Well, Gauff can try and take a page out of fellow Mouratoglou Academy player Stefanos Tsitsipas’ book. Last year, the Greek had left Melbourne demoralized after a 6-2, 6-4, 6-0 semifinal loss to the Spaniard… only to defeat him four months later on clay, in Madrid, his home tournament. Somehow, the Australian Open — the ‘Asia-Pacific Slam’ — is Osaka’s home tournament too…
Patrick Mouratoglou, Gauff’s mentor and part-time adviser, had his word on what Gauff needs to do to have a chance against Osaka.
“The US Open match was very special with Coco, in the US, against Naomi, who was the defending champion, in the biggest stadium in the world. Coco couldn’t handle it emotionally and was very nervous and defensive, while Naomi played at an incredible level.
I believe it will be different this time because Coco is a better player. She improves incredibly fast, serves better, is more consistent from both sides and trusts more her backhand. And of course, she has more experience — which is strange to say of someone aged 15 —, has beaten her idol Venus a second time, has played in big stadiums… I think she will be more excited than stressed for this one — she will have ‘positive stress’.

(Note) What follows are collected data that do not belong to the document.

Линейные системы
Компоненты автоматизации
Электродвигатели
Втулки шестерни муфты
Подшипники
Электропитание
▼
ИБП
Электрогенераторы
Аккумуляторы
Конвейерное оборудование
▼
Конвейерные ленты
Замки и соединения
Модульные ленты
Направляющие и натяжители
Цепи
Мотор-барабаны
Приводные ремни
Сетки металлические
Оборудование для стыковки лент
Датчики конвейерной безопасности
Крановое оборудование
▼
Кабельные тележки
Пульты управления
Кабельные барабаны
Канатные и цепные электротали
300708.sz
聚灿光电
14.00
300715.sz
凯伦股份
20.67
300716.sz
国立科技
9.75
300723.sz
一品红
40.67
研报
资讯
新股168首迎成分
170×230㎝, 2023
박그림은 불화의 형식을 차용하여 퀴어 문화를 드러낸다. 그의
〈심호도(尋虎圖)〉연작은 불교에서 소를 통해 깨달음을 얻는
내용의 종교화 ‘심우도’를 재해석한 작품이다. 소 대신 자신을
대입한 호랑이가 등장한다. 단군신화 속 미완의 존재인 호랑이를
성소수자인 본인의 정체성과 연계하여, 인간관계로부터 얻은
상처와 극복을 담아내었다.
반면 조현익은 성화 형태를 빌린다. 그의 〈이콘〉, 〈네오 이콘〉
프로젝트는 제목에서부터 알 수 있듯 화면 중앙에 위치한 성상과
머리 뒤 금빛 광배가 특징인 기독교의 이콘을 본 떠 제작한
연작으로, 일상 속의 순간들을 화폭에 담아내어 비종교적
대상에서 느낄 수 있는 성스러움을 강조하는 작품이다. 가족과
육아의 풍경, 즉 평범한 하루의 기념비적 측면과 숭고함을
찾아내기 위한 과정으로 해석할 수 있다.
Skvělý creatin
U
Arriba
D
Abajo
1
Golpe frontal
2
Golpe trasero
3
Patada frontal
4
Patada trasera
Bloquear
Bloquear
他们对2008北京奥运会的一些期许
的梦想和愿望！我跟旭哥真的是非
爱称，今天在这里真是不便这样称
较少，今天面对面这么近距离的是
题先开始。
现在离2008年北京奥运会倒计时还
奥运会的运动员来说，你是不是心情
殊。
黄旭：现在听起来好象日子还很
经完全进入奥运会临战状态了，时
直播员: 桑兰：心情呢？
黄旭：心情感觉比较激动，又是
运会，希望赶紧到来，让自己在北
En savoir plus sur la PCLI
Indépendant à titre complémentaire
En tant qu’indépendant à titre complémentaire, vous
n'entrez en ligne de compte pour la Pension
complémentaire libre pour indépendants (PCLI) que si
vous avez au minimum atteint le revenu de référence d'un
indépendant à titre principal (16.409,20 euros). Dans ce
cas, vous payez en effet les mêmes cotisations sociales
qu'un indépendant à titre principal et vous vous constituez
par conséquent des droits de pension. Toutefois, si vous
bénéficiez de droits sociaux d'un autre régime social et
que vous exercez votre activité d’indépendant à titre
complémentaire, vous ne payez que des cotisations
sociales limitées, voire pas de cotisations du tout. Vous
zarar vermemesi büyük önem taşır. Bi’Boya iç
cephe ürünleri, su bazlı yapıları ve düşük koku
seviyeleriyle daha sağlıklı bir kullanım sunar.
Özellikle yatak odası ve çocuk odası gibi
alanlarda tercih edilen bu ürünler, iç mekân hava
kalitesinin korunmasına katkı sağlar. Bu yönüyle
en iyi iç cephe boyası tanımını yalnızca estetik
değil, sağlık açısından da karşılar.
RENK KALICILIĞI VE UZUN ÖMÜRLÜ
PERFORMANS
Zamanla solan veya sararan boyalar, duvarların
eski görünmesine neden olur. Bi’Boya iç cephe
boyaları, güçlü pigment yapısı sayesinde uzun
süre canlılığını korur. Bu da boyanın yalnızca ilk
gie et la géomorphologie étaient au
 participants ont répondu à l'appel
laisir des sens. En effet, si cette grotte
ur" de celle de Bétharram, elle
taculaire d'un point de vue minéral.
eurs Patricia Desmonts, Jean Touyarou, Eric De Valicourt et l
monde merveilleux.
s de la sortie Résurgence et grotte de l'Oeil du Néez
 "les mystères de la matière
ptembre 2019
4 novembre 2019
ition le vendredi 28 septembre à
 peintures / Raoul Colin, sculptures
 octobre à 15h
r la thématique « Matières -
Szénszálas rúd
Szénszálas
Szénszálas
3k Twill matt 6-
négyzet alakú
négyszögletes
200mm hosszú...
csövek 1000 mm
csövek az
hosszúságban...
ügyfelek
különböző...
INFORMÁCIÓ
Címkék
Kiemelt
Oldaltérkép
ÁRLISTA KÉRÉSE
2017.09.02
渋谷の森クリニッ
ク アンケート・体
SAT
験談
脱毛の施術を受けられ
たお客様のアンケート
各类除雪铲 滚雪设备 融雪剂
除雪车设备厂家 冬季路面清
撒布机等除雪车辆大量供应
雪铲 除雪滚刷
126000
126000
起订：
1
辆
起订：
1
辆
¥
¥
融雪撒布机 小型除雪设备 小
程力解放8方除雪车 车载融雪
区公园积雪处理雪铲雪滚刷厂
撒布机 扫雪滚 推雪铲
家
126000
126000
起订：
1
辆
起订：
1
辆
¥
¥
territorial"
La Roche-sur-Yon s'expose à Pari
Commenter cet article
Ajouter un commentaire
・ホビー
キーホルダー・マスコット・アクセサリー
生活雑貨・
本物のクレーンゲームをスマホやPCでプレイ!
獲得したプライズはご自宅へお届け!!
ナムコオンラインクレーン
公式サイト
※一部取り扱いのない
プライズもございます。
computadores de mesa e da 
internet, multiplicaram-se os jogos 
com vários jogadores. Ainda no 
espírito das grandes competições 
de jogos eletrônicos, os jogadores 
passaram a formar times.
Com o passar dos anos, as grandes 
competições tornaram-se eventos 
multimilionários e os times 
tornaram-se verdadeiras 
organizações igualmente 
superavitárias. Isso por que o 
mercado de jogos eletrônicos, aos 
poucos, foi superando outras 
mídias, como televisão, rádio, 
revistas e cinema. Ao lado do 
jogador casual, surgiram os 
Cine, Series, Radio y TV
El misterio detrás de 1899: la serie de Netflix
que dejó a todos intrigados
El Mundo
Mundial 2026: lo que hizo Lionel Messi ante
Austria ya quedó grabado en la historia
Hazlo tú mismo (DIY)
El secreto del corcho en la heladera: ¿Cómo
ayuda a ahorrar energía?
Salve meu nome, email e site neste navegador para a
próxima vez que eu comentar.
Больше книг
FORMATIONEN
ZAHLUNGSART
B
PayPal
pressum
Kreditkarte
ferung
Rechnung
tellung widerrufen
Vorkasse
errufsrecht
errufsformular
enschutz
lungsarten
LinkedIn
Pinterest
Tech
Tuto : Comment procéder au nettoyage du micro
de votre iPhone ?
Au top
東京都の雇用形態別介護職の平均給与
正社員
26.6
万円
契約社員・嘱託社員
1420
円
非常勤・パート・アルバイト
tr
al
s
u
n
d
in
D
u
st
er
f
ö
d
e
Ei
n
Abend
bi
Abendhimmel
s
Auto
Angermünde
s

Coco will need to play different from the US Open to have a chance. She will have to express her tennis; be more aggressive and dictate the point to cause more problems to Naomi. In women’s tennis, what matters most is how you enter the point: serve and return. It’s important that she refuses to step back. Sometimes, she relies too much on her footwork because she has an amazing defence. But she will have to create opportunities for herself.”
If Coco Gauff does all that, then she might go from 6-3, 6-0 to hero.